A Shizuoka couple in their 20s filed a lawsuit Thursday over the six-month ban on remarriage for newly divorced women, calling it unconstitutional. They are seeking ¥3 million in compensation.

A related measure has left the couple’s 5-month-old son without a koseki entry in the family register, plunging the boy into legal limbo and potentially depriving him of education and recognition by the state.

Despite living together as if they are married, the woman, who divorced her former husband in May, has one month to go before she can formally marry her new partner. The ban ends in November.

“Six months is longer than you may think. We love each other. We live together. We have our own child.
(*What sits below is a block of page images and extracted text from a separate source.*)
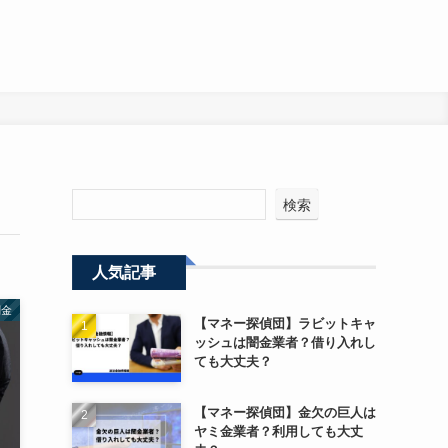
検索
人気記事
闇金
【マネー探偵団】ラビットキャ
ッシュは闇金業者？借り入れし
ても大丈夫？
【マネー探偵団】金欠の巨人は
ヤミ金業者？利用しても大丈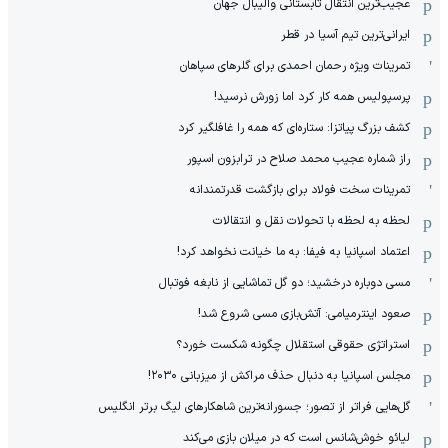
عجیب‌ترین انتقال تابستانی والیبال جهان
ایرانی‌ترین تیم آسیا در قطر
تمرینات ویژه رحمان احمدی برای گلرهای سپاهان
پرسپولیس همه کار کرد اما زورش نرسید!
کشف بزرگ پیاتزا: ستاره‌ای که همه را غافلگیر کرد
راز شماره عجیب محمد صلاح در ترابزون اسپور
تمرینات سخت فولاد برای بازگشت قدرتمندانه
لحظه به لحظه با تحولات نقل و انتقالات
اعتماد اسپانیا به فیفا: به ما خیانت نخواهد کرد!
مسی دوباره درخشید؛ دو گل تماشایی از نابغه فوتبال
صعود اینترمیامی: آتش‌بازی مسی شروع شد!
استراتژی حقوقی استقلال چگونه شکست خورد؟
مجلس اسپانیا به دنبال حذف مراکش از میزبانی ۲۰۳۰!
گل‌هایی فراتر از تصور؛ جسورانه‌ترین شاهکارهای لیگ برتر انگلیس
لیائو خوش‌شانس است که در میلان بازی می‌کند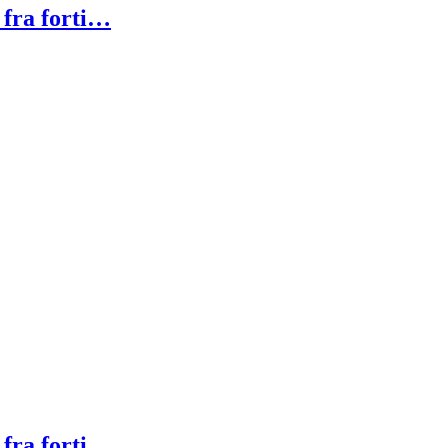
 fra forti…
 fra forti…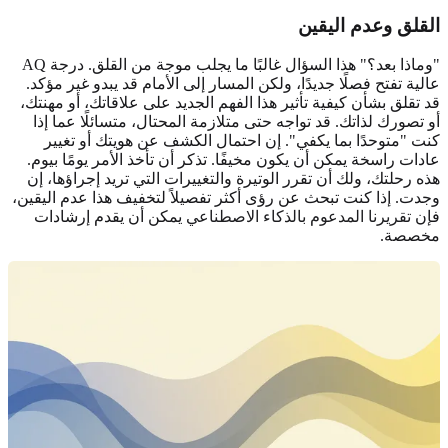
القلق وعدم اليقين
"وماذا بعد؟" هذا السؤال غالبًا ما يجلب موجة من القلق. درجة AQ
عالية تفتح فصلًا جديدًا، ولكن المسار إلى الأمام قد يبدو غير مؤكد.
قد تقلق بشأن كيفية تأثير هذا الفهم الجديد على علاقاتك، أو مهنتك،
أو تصورك لذاتك. قد تواجه حتى متلازمة المحتال، متسائلًا عما إذا
كنت "متوحدًا بما يكفي". إن احتمال الكشف عن هويتك أو تغيير
عادات راسخة يمكن أن يكون مخيفًا. تذكر أن تأخذ الأمر يومًا بيوم.
هذه رحلتك، ولك أن تقرر الوتيرة والتغييرات التي تريد إجراؤها، إن
وجدت. إذا كنت تبحث عن رؤى أكثر تفصيلاً لتخفيف هذا عدم اليقين،
فإن
تقريرنا المدعوم بالذكاء الاصطناعي
يمكن أن يقدم إرشادات
مخصصة.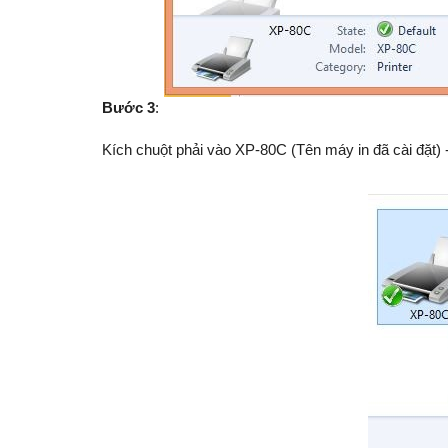
Bư
ớc 3
:
Kích chuột phải vào XP-80C (Tên máy in đã cài đặt)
I don’t understand why we still can’t get married,” the man told a news conference in Tokyo. “All we want is to live happily together as a family.”
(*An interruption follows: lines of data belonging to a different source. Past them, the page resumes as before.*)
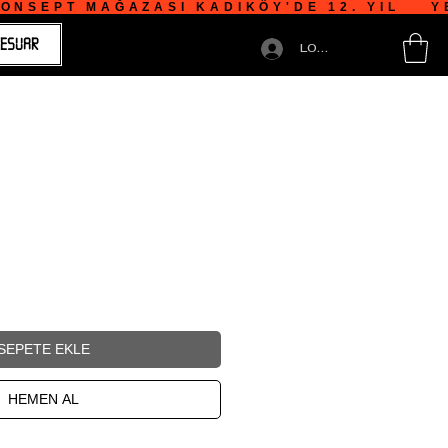
NSEPT MAĞAZASI KADIKÖY'DE 12. YIL    YE
ESUAR
LOGIN
SEPETE EKLE
HEMEN AL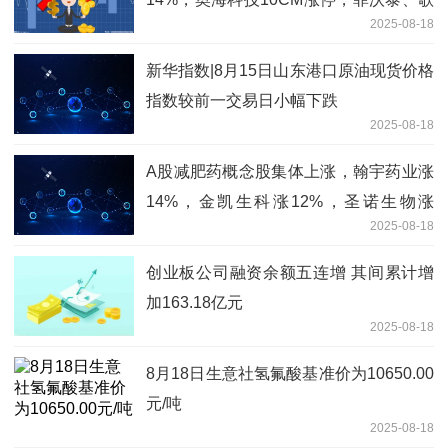
2025-08-18
尔股份、福立旺、领益智造涨超8%，精
研科技涨超7%
新华指数|8月15日山东港口原油现货价格
指数较前一交易日小幅下跌
2025-08-18
A股减肥药概念股集体上涨，翰宇药业涨
14%，金凯生科涨12%，圣诺生物涨
2025-08-18
6%，阳光诺和、ST诺泰涨4%，众生药
业、康缘药业涨4%
创业板公司融资余额五连增 其间累计增
加163.18亿元
2025-08-18
8月18日生意社氢氟酸基准价为10650.00
元/吨
2025-08-18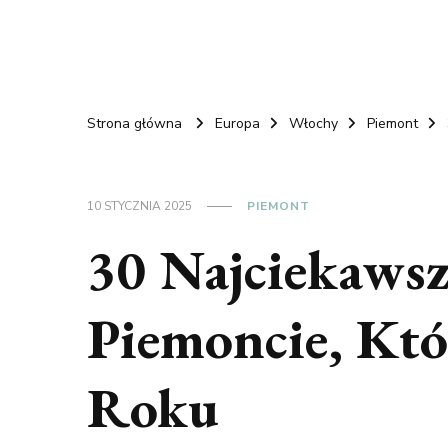
Strona główna
Europa
Włochy
Piemont
10 STYCZNIA 2025
PIEMONT
30 Najciekawsz
Piemoncie, Kt
Roku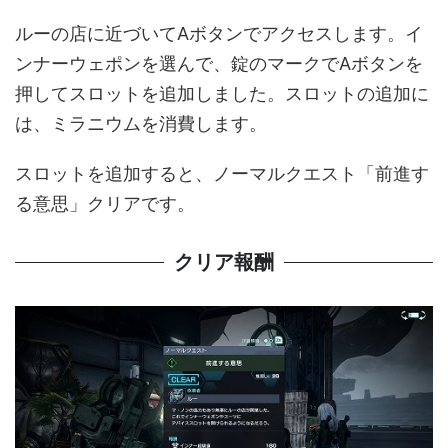
ルーの店に近づいてAボタンでアクセスします。イ
ンナーウェポンを選んで、錠のマークでAボタンを
押してスロットを追加しました。スロットの追加に
は、ミラニウムを消費します。
スロットを追加すると、ノーマルクエスト「前進す
る意思」クリアです。
クリア報酬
The six-month ban on remarriage is “unconstitutional” as it amounts to a violation of a woman’s right to freedom and equality, impedes the pursuit of sound family and filial relationships and hurts the wellbeing of children, according to the lawsuit filed with the Tokyo District Court.

Dating from the Meiji Era (1868-1912), the century-old Civil Code measure is out of date, lawyer for the plaintiffs Yasuhito Ono said, noting that nations such as Germany, France and South Korea scrapped similar clauses in 1998, 2004 and 2005, respectively.
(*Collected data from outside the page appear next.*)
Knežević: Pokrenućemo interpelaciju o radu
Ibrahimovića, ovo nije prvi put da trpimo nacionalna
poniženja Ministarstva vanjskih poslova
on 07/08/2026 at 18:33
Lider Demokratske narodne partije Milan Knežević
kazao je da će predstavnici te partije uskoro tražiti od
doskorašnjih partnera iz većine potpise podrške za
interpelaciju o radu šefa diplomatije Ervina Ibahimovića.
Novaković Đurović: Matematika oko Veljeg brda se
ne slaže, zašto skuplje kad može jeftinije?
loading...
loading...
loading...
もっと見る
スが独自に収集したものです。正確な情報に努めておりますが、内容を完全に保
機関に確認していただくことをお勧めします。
The measure was introduced to decide the paternity of children born immediately following a divorce. With advances in DNA technology and with divorces on the rise, the ban “does not reflect the needs of today’s society,” Ono said.

A U.N. committee on the elimination of discrimination against women has repeatedly called on Japan to drop the ban. In November, the Supreme Court is expected to hear a similar case brought by a woman in Okayama Prefecture and, on a separate date, hand down its first judgment on its constitutionality.

The couple’s son was born in early May, a few weeks before the mother’s divorce was finalized.

She did not register his birth at the time because under the Civil Code a child conceived during marriage is automatically recognized as having been fathered by the husband.

This clause has forced the couple to begin a court process to get the judiciary to acknowledge that a biological relationship exists between the son and his father.

But, their lawyers say, this could take years, leaving the child unregistered for an indefinite period of time and “isolated from society,” as the complaint puts it.

“Being unable to register him made us feel as if our son were not allowed to exist,” the father said.